Jablo Airscrew Blades
Their Manufacture from the Log to the Finished Component
by Hills and Sons, Ltd.
This article first appeared in the Volume 4, Number 42 (April, 1942) issue of Aircraft Production magazine, and is presented here through the kind permission of Flight International. Thanks also to Bruce Vander Mark for furnishing volumes of Aircraft Production for scanning. |
The modern “improved wood” blade (Fig. 2), now in widespread use, has many qualities that remove it from the realm of the wooden blade as formerly understood. Wooden blade production has been completely revolutionised by improved technique in the preparation of the laminated material from which they are made. The development of this material has been closely allied with the development of plastics, and the thin veneers now used for blades are bonded under special conditions of pressure and temperature with synthetic resins which produce a material which, from the machine shop point of view, has more of the characteristics of metal. The finished product is relatively inert, the “life” of the natural wood having been so modified in the manufacturing processes that the physical characteristics can be rigidly controlled. This article deals with the manufacture of the well-known Jablo blade by F. Hills and Sons, Ltd.
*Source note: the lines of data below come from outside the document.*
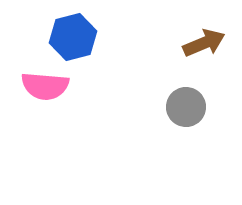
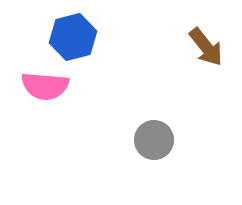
brown arrow: moved 2 px right, 4 px down; rotated 75 degrees clockwise
gray circle: moved 32 px left, 33 px down
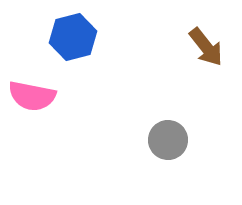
pink semicircle: moved 13 px left, 10 px down; rotated 6 degrees clockwise
gray circle: moved 14 px right
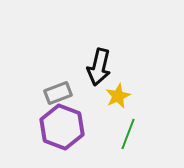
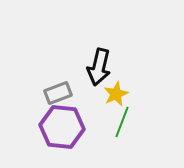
yellow star: moved 2 px left, 2 px up
purple hexagon: rotated 15 degrees counterclockwise
green line: moved 6 px left, 12 px up
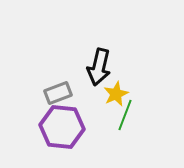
green line: moved 3 px right, 7 px up
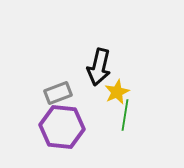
yellow star: moved 1 px right, 2 px up
green line: rotated 12 degrees counterclockwise
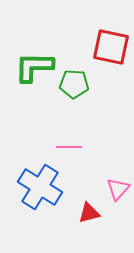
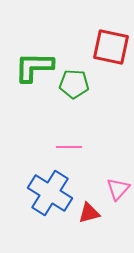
blue cross: moved 10 px right, 6 px down
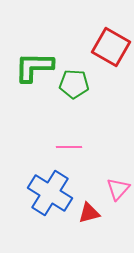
red square: rotated 18 degrees clockwise
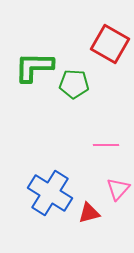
red square: moved 1 px left, 3 px up
pink line: moved 37 px right, 2 px up
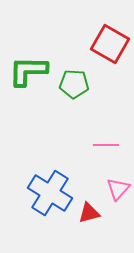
green L-shape: moved 6 px left, 4 px down
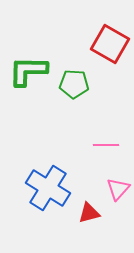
blue cross: moved 2 px left, 5 px up
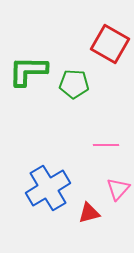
blue cross: rotated 27 degrees clockwise
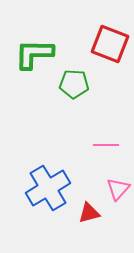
red square: rotated 9 degrees counterclockwise
green L-shape: moved 6 px right, 17 px up
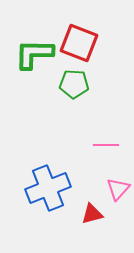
red square: moved 31 px left, 1 px up
blue cross: rotated 9 degrees clockwise
red triangle: moved 3 px right, 1 px down
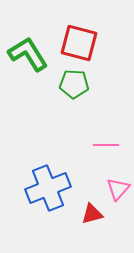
red square: rotated 6 degrees counterclockwise
green L-shape: moved 6 px left; rotated 57 degrees clockwise
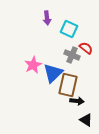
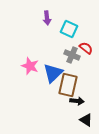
pink star: moved 3 px left, 1 px down; rotated 24 degrees counterclockwise
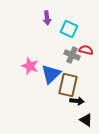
red semicircle: moved 2 px down; rotated 24 degrees counterclockwise
blue triangle: moved 2 px left, 1 px down
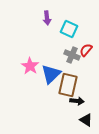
red semicircle: rotated 64 degrees counterclockwise
pink star: rotated 12 degrees clockwise
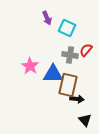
purple arrow: rotated 16 degrees counterclockwise
cyan square: moved 2 px left, 1 px up
gray cross: moved 2 px left; rotated 14 degrees counterclockwise
blue triangle: moved 2 px right; rotated 45 degrees clockwise
black arrow: moved 2 px up
black triangle: moved 1 px left; rotated 16 degrees clockwise
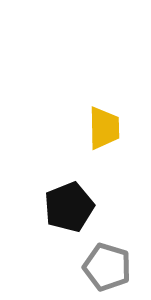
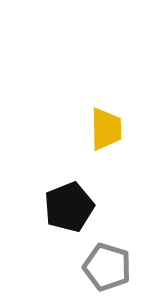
yellow trapezoid: moved 2 px right, 1 px down
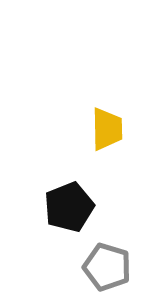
yellow trapezoid: moved 1 px right
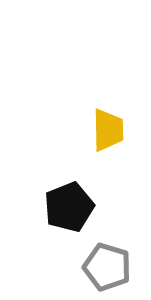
yellow trapezoid: moved 1 px right, 1 px down
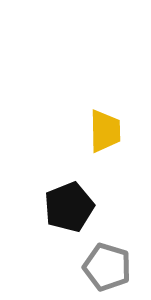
yellow trapezoid: moved 3 px left, 1 px down
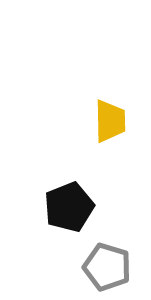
yellow trapezoid: moved 5 px right, 10 px up
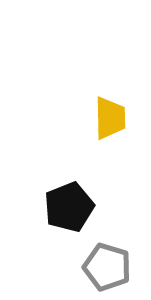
yellow trapezoid: moved 3 px up
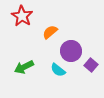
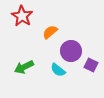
purple square: rotated 16 degrees counterclockwise
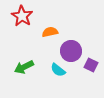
orange semicircle: rotated 28 degrees clockwise
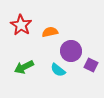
red star: moved 1 px left, 9 px down
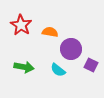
orange semicircle: rotated 21 degrees clockwise
purple circle: moved 2 px up
green arrow: rotated 144 degrees counterclockwise
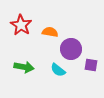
purple square: rotated 16 degrees counterclockwise
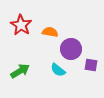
green arrow: moved 4 px left, 4 px down; rotated 42 degrees counterclockwise
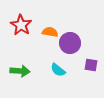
purple circle: moved 1 px left, 6 px up
green arrow: rotated 36 degrees clockwise
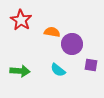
red star: moved 5 px up
orange semicircle: moved 2 px right
purple circle: moved 2 px right, 1 px down
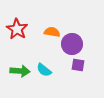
red star: moved 4 px left, 9 px down
purple square: moved 13 px left
cyan semicircle: moved 14 px left
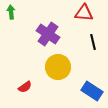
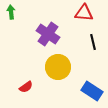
red semicircle: moved 1 px right
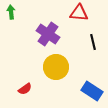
red triangle: moved 5 px left
yellow circle: moved 2 px left
red semicircle: moved 1 px left, 2 px down
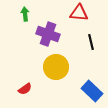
green arrow: moved 14 px right, 2 px down
purple cross: rotated 15 degrees counterclockwise
black line: moved 2 px left
blue rectangle: rotated 10 degrees clockwise
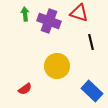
red triangle: rotated 12 degrees clockwise
purple cross: moved 1 px right, 13 px up
yellow circle: moved 1 px right, 1 px up
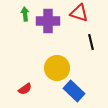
purple cross: moved 1 px left; rotated 20 degrees counterclockwise
yellow circle: moved 2 px down
blue rectangle: moved 18 px left
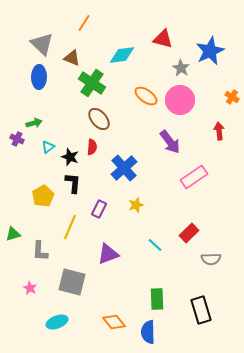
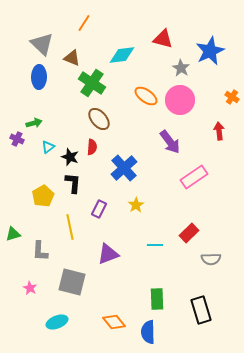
yellow star: rotated 14 degrees counterclockwise
yellow line: rotated 35 degrees counterclockwise
cyan line: rotated 42 degrees counterclockwise
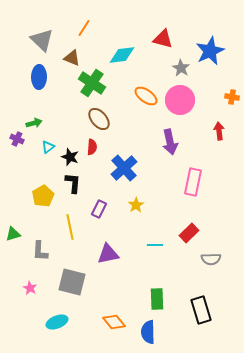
orange line: moved 5 px down
gray triangle: moved 4 px up
orange cross: rotated 24 degrees counterclockwise
purple arrow: rotated 25 degrees clockwise
pink rectangle: moved 1 px left, 5 px down; rotated 44 degrees counterclockwise
purple triangle: rotated 10 degrees clockwise
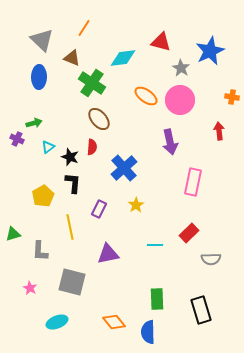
red triangle: moved 2 px left, 3 px down
cyan diamond: moved 1 px right, 3 px down
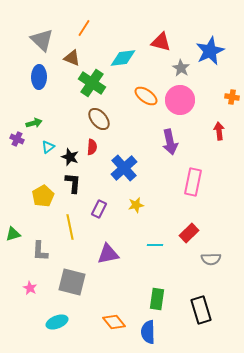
yellow star: rotated 21 degrees clockwise
green rectangle: rotated 10 degrees clockwise
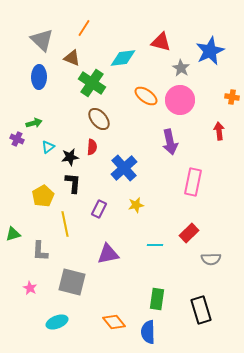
black star: rotated 30 degrees counterclockwise
yellow line: moved 5 px left, 3 px up
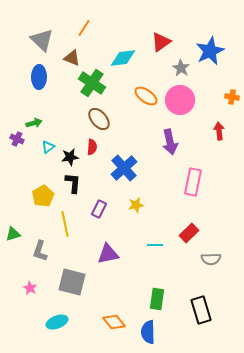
red triangle: rotated 50 degrees counterclockwise
gray L-shape: rotated 15 degrees clockwise
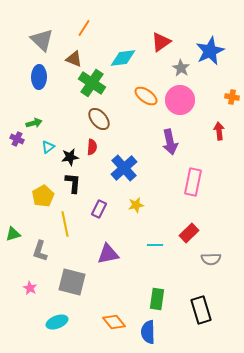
brown triangle: moved 2 px right, 1 px down
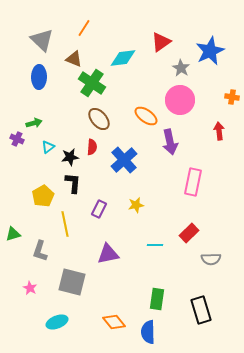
orange ellipse: moved 20 px down
blue cross: moved 8 px up
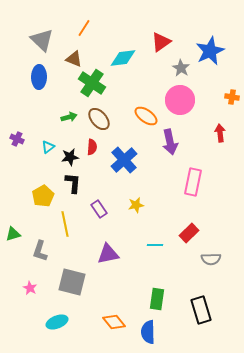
green arrow: moved 35 px right, 6 px up
red arrow: moved 1 px right, 2 px down
purple rectangle: rotated 60 degrees counterclockwise
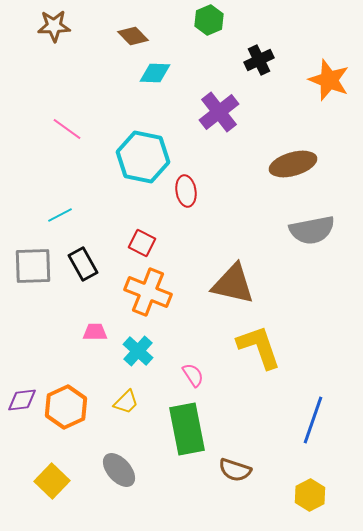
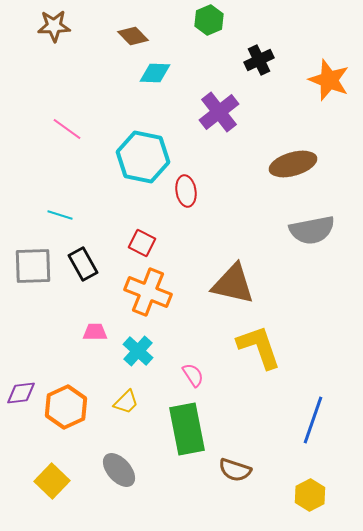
cyan line: rotated 45 degrees clockwise
purple diamond: moved 1 px left, 7 px up
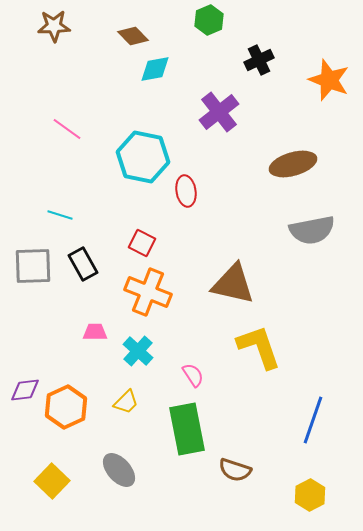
cyan diamond: moved 4 px up; rotated 12 degrees counterclockwise
purple diamond: moved 4 px right, 3 px up
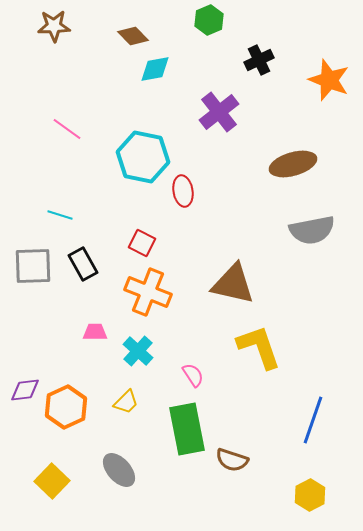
red ellipse: moved 3 px left
brown semicircle: moved 3 px left, 10 px up
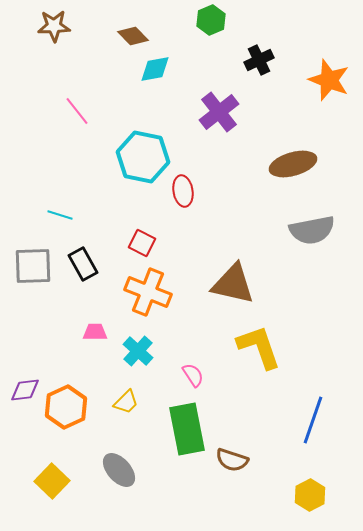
green hexagon: moved 2 px right
pink line: moved 10 px right, 18 px up; rotated 16 degrees clockwise
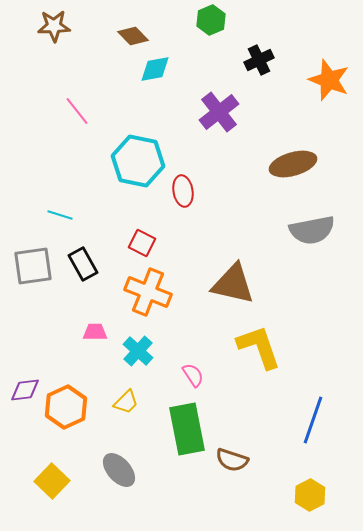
cyan hexagon: moved 5 px left, 4 px down
gray square: rotated 6 degrees counterclockwise
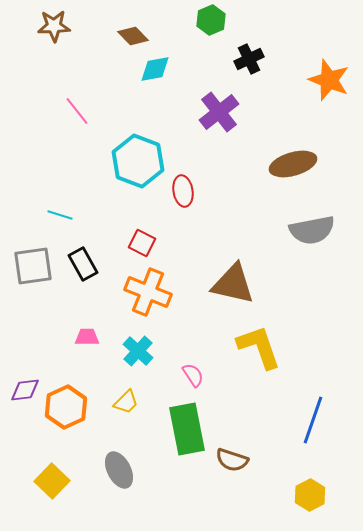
black cross: moved 10 px left, 1 px up
cyan hexagon: rotated 9 degrees clockwise
pink trapezoid: moved 8 px left, 5 px down
gray ellipse: rotated 15 degrees clockwise
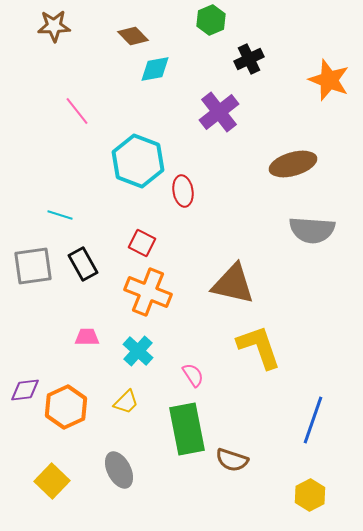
gray semicircle: rotated 15 degrees clockwise
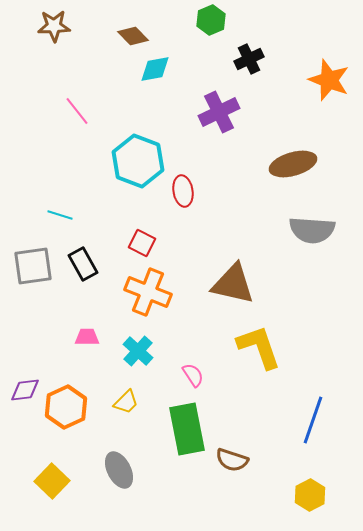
purple cross: rotated 12 degrees clockwise
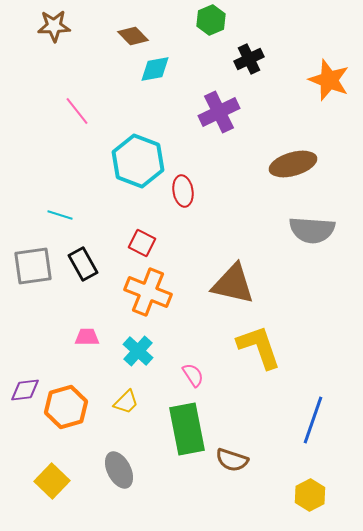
orange hexagon: rotated 9 degrees clockwise
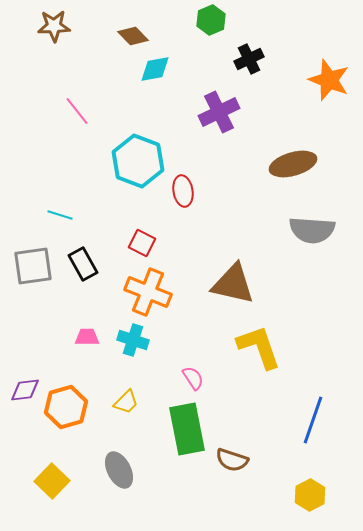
cyan cross: moved 5 px left, 11 px up; rotated 24 degrees counterclockwise
pink semicircle: moved 3 px down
Jablo blades are fabricated from multi-ply boards, although the primary material is not plywood as ordinarily understood. It consists of boards approximately 1” thick, built up from 50 or more o.6 mm plies bonded together under considerable pressure and at a high temperature by a synthetic glue. The resultant board has a specific gravity ranging from 0.9 to 1.3, the variation being due to the introduction of additional plies at one end, these being graded in length to decrease the density progressively over certain portions of the board in order to provide different basic densities at each end. Manufacture of the Jablo blade may be divided into two stages—making from logs the built-up block from which the blade is machined, and machining, balancing and surface finishing the blade. Processes and plant of very dissimilar character are required for each set of operations.